Rogue sighed, brushing her hair away from her face. Pietro had bailed, Scott had gone to report to the professor everything she had told them, Kurt had gone to hide, and only Remy had stayed, eyeing her expressionlessly. When he, too, turned to leave Rogue jumped forward and grabbed the sleeve of his coat, stopping him.

"Wait. Please, I'm sorry. I didn't mean to scare you. You asked me to be honest with you, and I was." He turned to look at her, noticed her eyes had gone back to their normal emerald color and that her unnerving smile had been replaced with an apologetic one.

"Why didn't you tell anybody, Chere?"

"Well it's not exactly something I'm proud of, Remy." She snapped, then she softened as she sighed again, plopping down on the ground and leaning back against a tree.
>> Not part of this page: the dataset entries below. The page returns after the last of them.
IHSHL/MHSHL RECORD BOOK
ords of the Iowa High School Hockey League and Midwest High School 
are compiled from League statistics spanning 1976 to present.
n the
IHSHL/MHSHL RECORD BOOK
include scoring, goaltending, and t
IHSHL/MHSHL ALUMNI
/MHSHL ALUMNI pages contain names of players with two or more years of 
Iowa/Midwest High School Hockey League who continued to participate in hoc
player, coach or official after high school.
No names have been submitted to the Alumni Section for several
After a moment Remy sat next to her.

"What'd your brother do? When you brought him back to life?" he asked finally, not really expecting a response but curious anyway.
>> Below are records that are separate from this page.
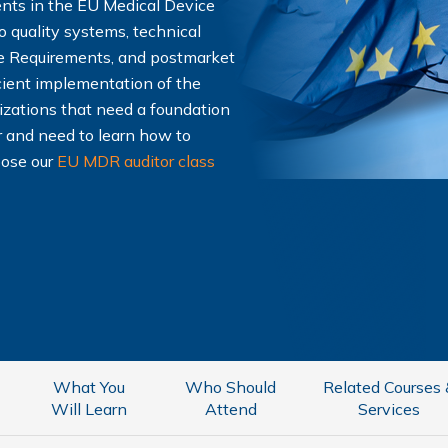
ents in the EU Medical Device
o quality systems, technical
e Requirements, and postmarket
ficient implementation of the
nizations that need a foundation
r and need to learn how to
oose our
EU MDR auditor class
What You
Who Should
Related Courses
Will Learn
Attend
Services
"He looked around, and he started crying when he saw me, and he begged me to save him, to undo what he'd done. He said it'd been a mistake, that he hadn't really meant it, that he just wanted to come home again. Of course I couldn't save him. All I could do was let him go, and then we both died." She gave a humorless, choked laugh. "Two birds with one stone, eh?" without even thinking, Remy pulled her close to him and wrapped his arms around her, tucking her head against his chest and murmuring soft apologies into her hair. She didn't push him away, much to his relief, just buried her face in his shirt and breathed in his scent. Finally she pulled away, wiping at her eyes and laughing, tipping her head back. Remy loved when she laughed like that, exposing the soft, white flesh of her neck and laughing up at the heavens as if inviting them to laugh with her. She stood up, pulling him with her.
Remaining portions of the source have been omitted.